The other day, our friends let us try out their “adult cruiser” bicycles. They started biking last year, and frequently spoke of the glories thereof. But we resisted until now, for we two occupants of this household are plagued with bad backs, knees, and whatnots (I throw that in for good measure). Therefore, our reluctance, more mine that Sue’s, was understandable. I had ridden Ally’s bike from time to time in the past few years, and did not find it easy on my back. I hadn’t heard about “adult cruisers” or “comfort bikes” until our friends began preaching of their virtues (the bikes’ virtues not the friends’).
And so it was with some scepticism that we borrowed our friends’ bikes the other day, but our scepticism soon gave way to exaltation. The high, curve-around handle bars let us ride in a straight-back position rather that the usual forward hunch. We pedalled down to The Bay and under the bridge for almost two hours. Backs, knees, and whatnots remained comfortable and in good working order.
Part-way through, Sue proclaimed that she knew what she was going to do that afternoon. “What’s that?” responded I, thinking to hear that she would be recuperating in bed or soaking sore muscles in a hot tub. But, like me, she was feeling so elated that she had already determined that she would be shopping for a bicycle that afternoon. I was forced to concur, for when mama speaks in that voice, papa listens.

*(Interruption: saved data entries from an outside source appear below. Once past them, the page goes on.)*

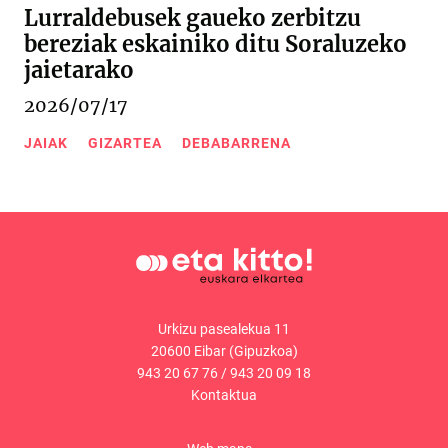
Lurraldebusek gaueko zerbitzu
bereziak eskainiko ditu Soraluzeko
jaietarako
2026/07/17
JAIAK
GIZARTEA
DEBABARRENA
Urkizu pasealekua 11
20600 Eibar (Gipuzkoa)
943 20 67 76
/
943 20 09 18
Kontaktua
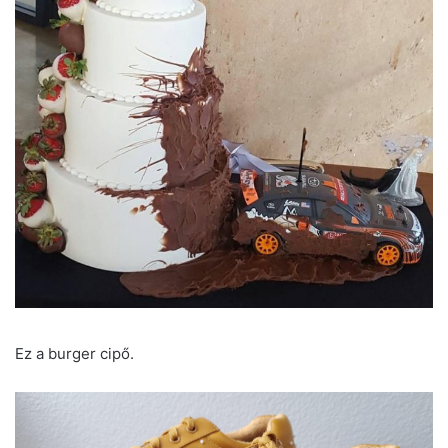
Ez a burger cipő.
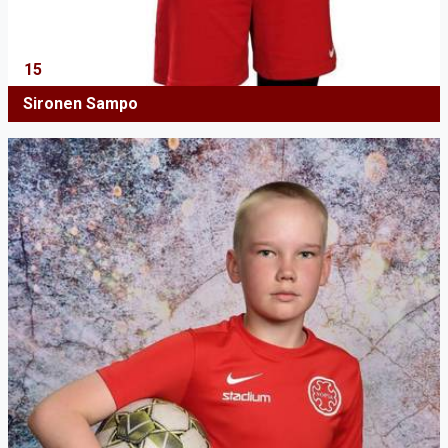
15
Sironen Sampo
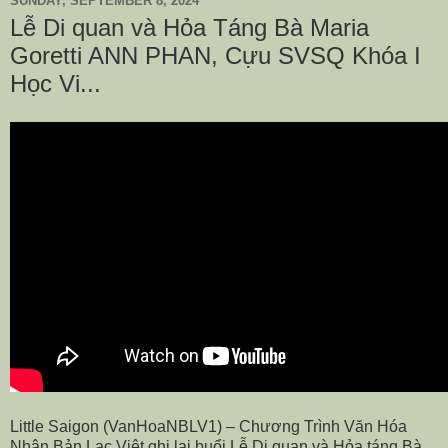
SUNDAY, SEPTEMBER 8, 2024
Lễ Di quan và Hỏa Táng Bà Maria
Goretti ANN PHAN, Cựu SVSQ Khóa I
Học Vi...
Little Saigon (VanHoaNBLV1) – Chương Trình Văn Hóa
Nhân Bản Lạc Việt ghi lại buổi Lễ Di quan và Hỏa táng Bà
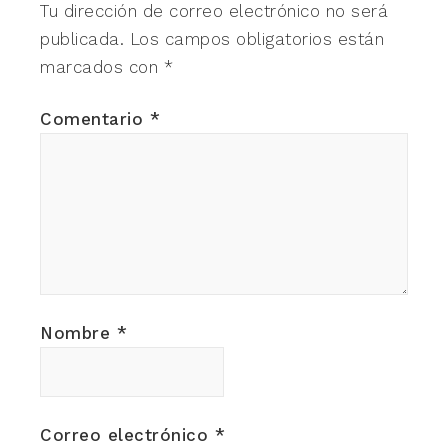
Tu dirección de correo electrónico no será
publicada.
Los campos obligatorios están
marcados con
*
Comentario
*
Nombre
*
Correo electrónico
*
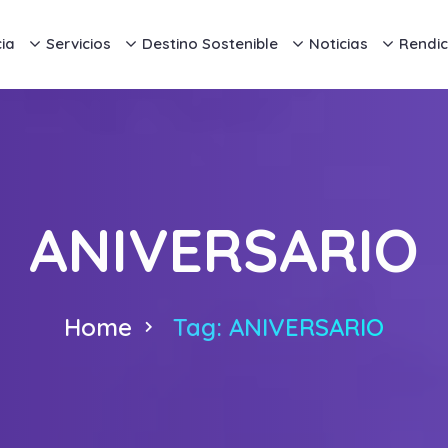
ia
Servicios
Destino Sostenible
Noticias
Rendic
ANIVERSARIO
Home
Tag: ANIVERSARIO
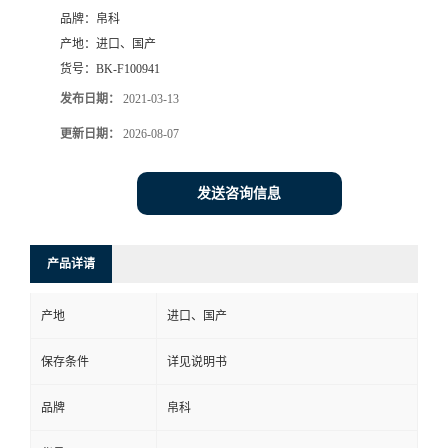
品牌：
帛科
产地：
进口、国产
货号：
BK-F100941
发布日期：
2021-03-13
更新日期：
2026-08-07
发送咨询信息
产品详请
产地
进口、国产
保存条件
详见说明书
品牌
帛科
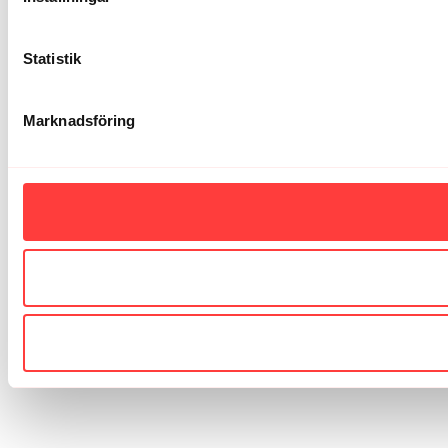
Statistik
Marknadsföring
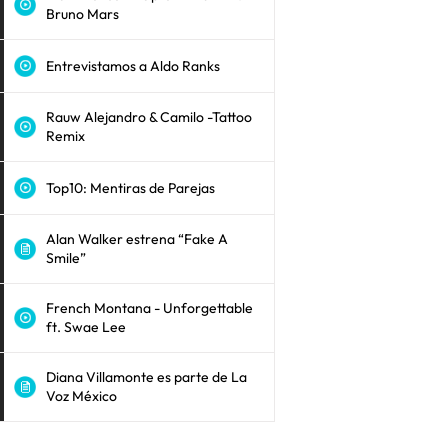
Bruno Mars
Entrevistamos a Aldo Ranks
Rauw Alejandro & Camilo -Tattoo
Remix
Top10: Mentiras de Parejas
Alan Walker estrena “Fake A
Smile”
French Montana - Unforgettable
ft. Swae Lee
Diana Villamonte es parte de La
Voz México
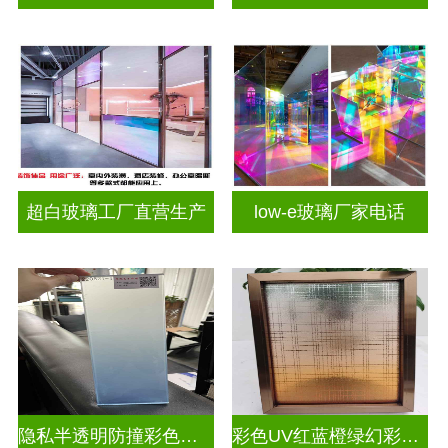
超白玻璃工厂直营生产
low-e玻璃厂家电话
隐私半透明防撞彩色渐变玻璃
彩色UV红蓝橙绿幻彩炫彩渐变玻璃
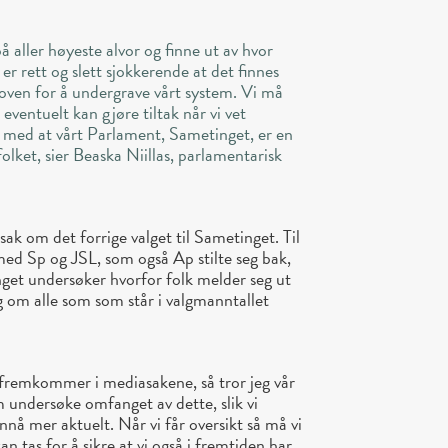
 aller høyeste alvor og finne ut av hvor
er rett og slett sjokkerende at det finnes
loven for å undergrave vårt system. Vi må
eventuelt kan gjøre tiltak når vi vet
ent med at vårt Parlament, Sametinget, er en
lket, sier Beaska Niillas, parlamentarisk
ak om det forrige valget til Sametinget. Til
d Sp og JSL, som også Ap stilte seg bak,
get undersøker hvorfor folk melder seg ut
 om alle som som står i valgmanntallet
fremkommer i mediasakene, så tror jeg vår
 undersøke omfanget av dette, slik vi
nnå mer aktuelt. Når vi får oversikt så må vi
an tas for å sikre at vi også i fremtiden har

Indeed, by mid-afternoon, we had spent the remaining portion of our meagre life-savings (I exaggerate only slightly for the benefit of the narrative) in favour of enjoying the exhilaration of pedal-power. It is now four days later, and we have managed to go riding almost daily for about two hours at a time. That’s pretty darn good for these not-so-fit, somewhat creaky, almost-senior bodies.
When I’m out there biking, I am also back there somewhere — somewhere in time. It seems as though in some way I have pedalled through a forty-five-year time barrier, as though a backward glance could reveal my boyhood best friend wheeling along behind. I am almost in two worlds at once. The present and past get all crinkled up together somehow. Kind of a neat feeling that.

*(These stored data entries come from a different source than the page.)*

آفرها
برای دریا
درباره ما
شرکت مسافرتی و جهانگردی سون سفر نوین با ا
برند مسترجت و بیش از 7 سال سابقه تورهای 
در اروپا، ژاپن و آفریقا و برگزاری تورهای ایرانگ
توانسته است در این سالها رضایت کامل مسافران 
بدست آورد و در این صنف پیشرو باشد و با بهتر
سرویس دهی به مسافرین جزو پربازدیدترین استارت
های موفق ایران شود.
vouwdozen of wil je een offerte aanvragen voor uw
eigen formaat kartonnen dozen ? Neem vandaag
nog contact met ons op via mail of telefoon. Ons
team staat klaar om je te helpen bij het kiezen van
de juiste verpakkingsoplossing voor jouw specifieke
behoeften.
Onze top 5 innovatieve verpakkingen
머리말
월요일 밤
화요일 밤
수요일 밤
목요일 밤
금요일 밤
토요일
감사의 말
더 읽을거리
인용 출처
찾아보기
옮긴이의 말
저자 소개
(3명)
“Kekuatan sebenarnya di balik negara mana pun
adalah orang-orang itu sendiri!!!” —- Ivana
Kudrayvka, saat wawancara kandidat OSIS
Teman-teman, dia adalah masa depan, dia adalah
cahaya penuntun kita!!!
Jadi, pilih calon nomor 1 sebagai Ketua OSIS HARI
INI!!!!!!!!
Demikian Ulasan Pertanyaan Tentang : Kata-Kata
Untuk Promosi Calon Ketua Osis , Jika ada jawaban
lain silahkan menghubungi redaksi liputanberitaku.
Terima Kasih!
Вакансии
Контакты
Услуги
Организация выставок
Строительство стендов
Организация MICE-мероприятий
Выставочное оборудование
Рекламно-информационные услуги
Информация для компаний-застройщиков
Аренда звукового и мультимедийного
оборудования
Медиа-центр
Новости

I always liked biking when I was a kid — really, really liked it — but was resigned to those days being long gone. Thankfully, however, that’s one door that I have been able to ride through again. Both Sue and I are having a blast.

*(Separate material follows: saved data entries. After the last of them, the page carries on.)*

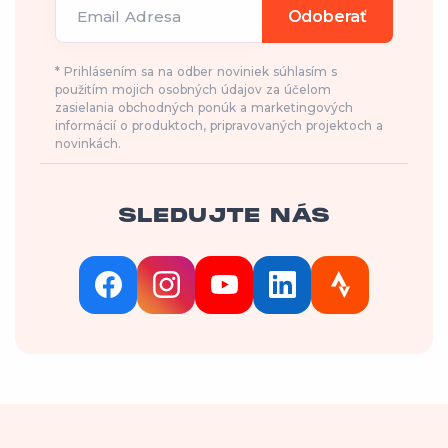
Email Adresa
Odoberať
* Prihlásením sa na odber noviniek súhlasím s
použitím mojich osobných údajov za účelom
zasielania obchodných ponúk a marketingových
informácií o produktoch, pripravovaných projektoch a
novinkách.
SLEDUJTE NÁS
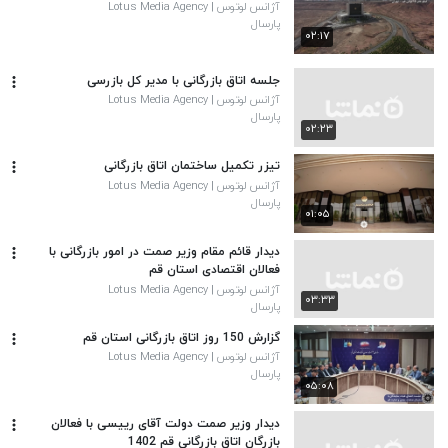
آژانس لوتوس | Lotus Media Agency
پارسال
۰۲:۱۷
جلسه اتاق بازرگانی با مدیر کل بازرسی
آژانس لوتوس | Lotus Media Agency
پارسال
۰۲:۲۳
تیزر تکمیل ساختمان اتاق بازرگانی
آژانس لوتوس | Lotus Media Agency
پارسال
۰۱:۰۵
دیدار قائم مقام وزیر صمت در امور بازرگانی با
فعالان اقتصادی استان قم
آژانس لوتوس | Lotus Media Agency
۰۳:۳۳
پارسال
گزارش 150 روز اتاق بازرگانی استان قم
آژانس لوتوس | Lotus Media Agency
پارسال
۰۵:۰۸
دیدار وزیر صمت دولت آقای رییسی با فعالان
بازرگان اتاق بازرگانی قم 1402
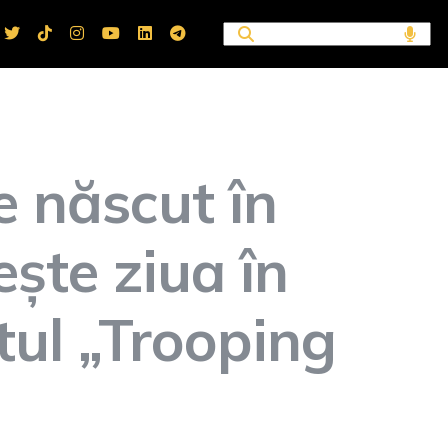
te născut în
ește ziua în
ul „Trooping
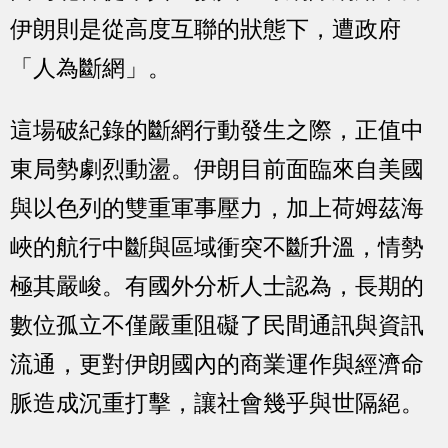
伊朗則是從高度互聯的狀態下，遭政府
「人為斷網」。
這場破紀錄的斷網行動發生之際，正值中
東局勢劇烈動盪。伊朗目前面臨來自美國
與以色列的雙重軍事壓力，加上荷姆茲海
峽的航行中斷與區域衝突不斷升溫，情勢
極其嚴峻。有國外分析人士認為，長期的
數位孤立不僅嚴重阻礙了民間通訊與資訊
流通，更對伊朗國內的商業運作與經濟命
脈造成沉重打擊，讓社會幾乎與世隔絕。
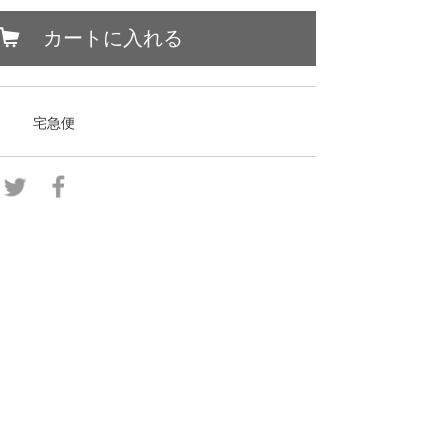
カートに入れる
宅急便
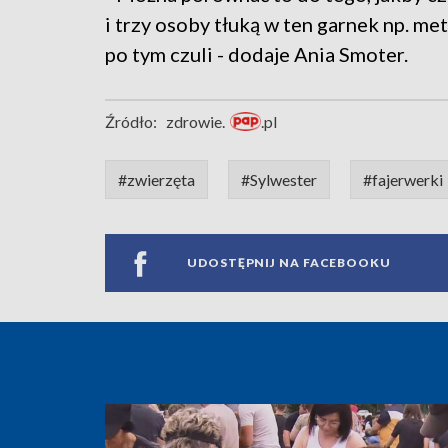
i trzy osoby tłuką w ten garnek np. me
po tym czuli - dodaje Ania Smoter.
Źródło:
zdrowie.
.pl
#zwierzęta
#Sylwester
#fajerwerki
UDOSTĘPNIJ NA FACEBOOKU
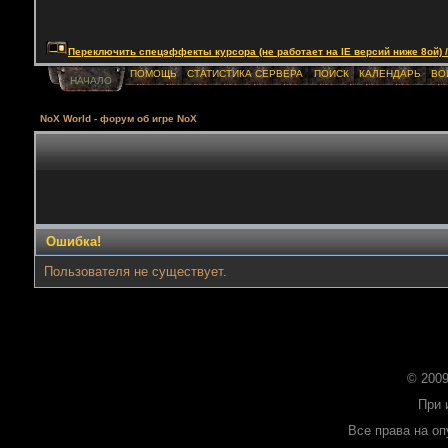
Переключить спецэффекты курсора (не работает на IE версий ниже 8ой) / Togg
ПОМОЩЬ
СТАТИСТИКА СЕРВЕРА
ПОИСК
КАЛЕНДАРЬ
ВО
НАЧАЛО
NoX World - форум об игре NoX
Ошибка!
Пользователя не существует.
© 2009
При 
Все права на о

Isn’t it great when these somewhat serendipitous things happen? If we didn’t have friends who happened to get adult cruisers and who were willing to let us try them out, we wouldn’t have known, wouldn’t have tried.
We would have been happy still, for happiness comes from within, but we wouldn’t be experiencing this particular joy. Happiness is wonderful, the state of being that we choose (see Sue’s blog), but special joy often creeps up when we are not expecting it. If happiness is the table from which we dine, perhaps joy is the salt that flavours the food.
You can choose to be happy. I have known sick and dying people who have chosen this way of being in the world, and I think I have learned from them. Joy seems to visit sporadically and randomly, but I think that sometimes we can put ourselves in its path. When an option or opportunity presents itself, we can seize the moment, open the door, and walk through. Because nothing is certain in life, I cannot proclaim that joy always awaits us on the other side of the door, but I think it often does.